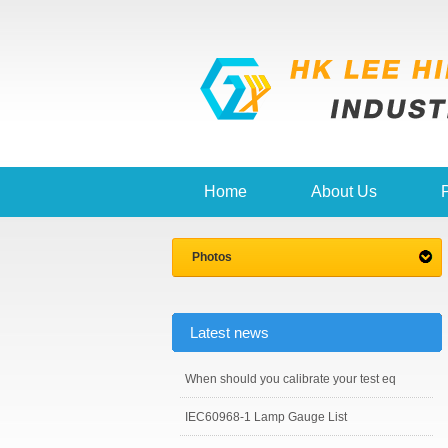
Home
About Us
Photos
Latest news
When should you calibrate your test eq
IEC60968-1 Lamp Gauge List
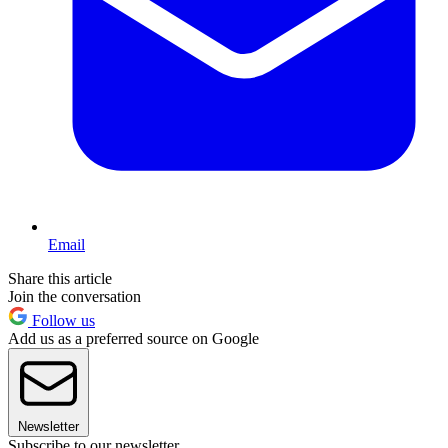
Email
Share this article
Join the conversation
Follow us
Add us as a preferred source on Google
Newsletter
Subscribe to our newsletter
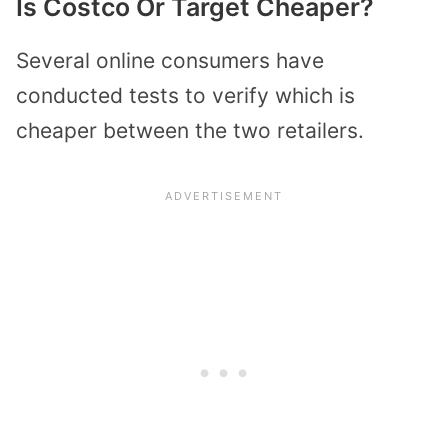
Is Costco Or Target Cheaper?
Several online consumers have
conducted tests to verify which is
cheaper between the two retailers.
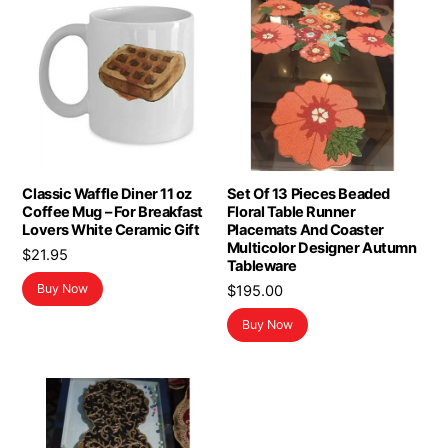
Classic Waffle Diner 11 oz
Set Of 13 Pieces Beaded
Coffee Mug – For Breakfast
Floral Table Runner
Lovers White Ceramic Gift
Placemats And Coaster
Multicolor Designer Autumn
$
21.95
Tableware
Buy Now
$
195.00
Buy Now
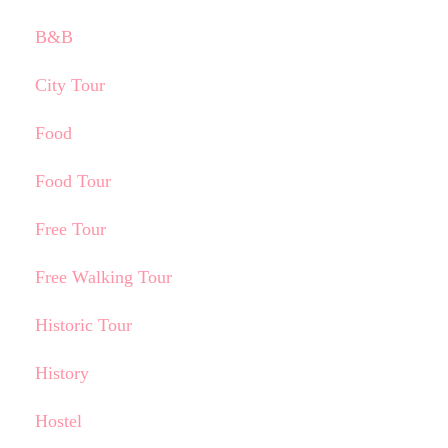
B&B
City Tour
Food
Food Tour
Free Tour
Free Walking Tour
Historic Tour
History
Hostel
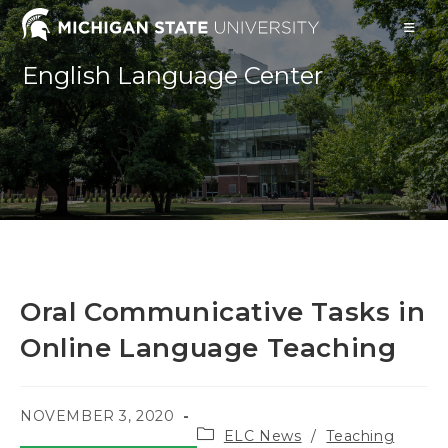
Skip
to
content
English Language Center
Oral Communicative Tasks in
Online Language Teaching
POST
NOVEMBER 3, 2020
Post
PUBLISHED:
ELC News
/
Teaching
☆ ☆ ☆ ☆ ☆ ☆ ☆
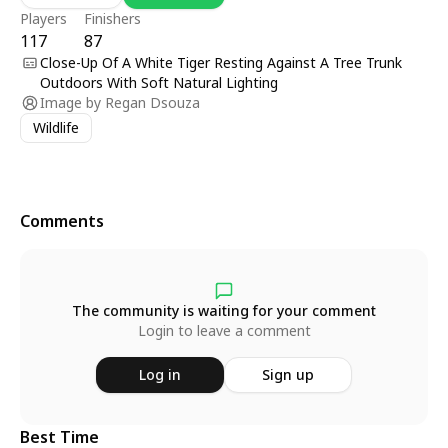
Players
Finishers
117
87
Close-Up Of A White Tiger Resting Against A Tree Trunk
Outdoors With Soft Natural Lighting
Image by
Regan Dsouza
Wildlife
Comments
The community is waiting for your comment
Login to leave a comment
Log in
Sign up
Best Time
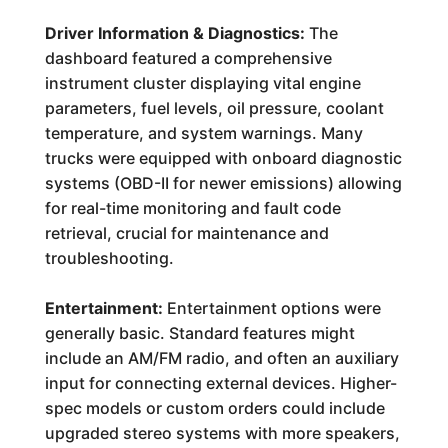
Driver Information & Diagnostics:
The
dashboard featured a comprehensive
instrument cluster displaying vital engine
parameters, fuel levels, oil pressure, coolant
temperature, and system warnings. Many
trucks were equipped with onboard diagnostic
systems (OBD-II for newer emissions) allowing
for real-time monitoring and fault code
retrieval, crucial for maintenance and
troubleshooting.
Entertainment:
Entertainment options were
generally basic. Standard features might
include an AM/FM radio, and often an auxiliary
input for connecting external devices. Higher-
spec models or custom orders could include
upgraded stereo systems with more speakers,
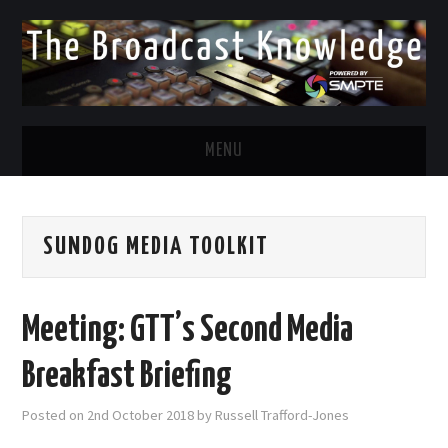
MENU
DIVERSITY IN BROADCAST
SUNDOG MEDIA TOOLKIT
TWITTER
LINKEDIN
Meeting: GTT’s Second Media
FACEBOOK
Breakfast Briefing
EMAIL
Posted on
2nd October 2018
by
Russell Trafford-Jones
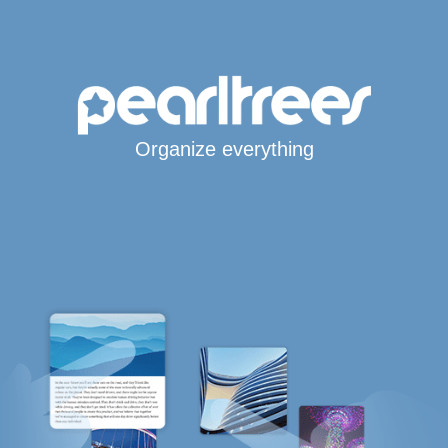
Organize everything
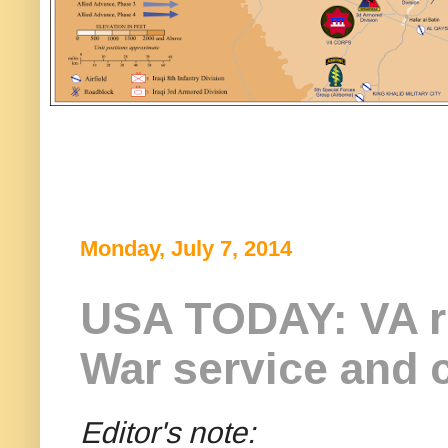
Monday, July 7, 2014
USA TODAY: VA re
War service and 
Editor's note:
☆ ☆ ☆ ☆ ☆ ☆ ☆
** PROBLEM STATEMENT **
Gather each line of the records holding the string "Tour".

** RESPONSE BELOW **
City Tour
Food Tour
Free Tour
Free Walking Tour
Historic Tour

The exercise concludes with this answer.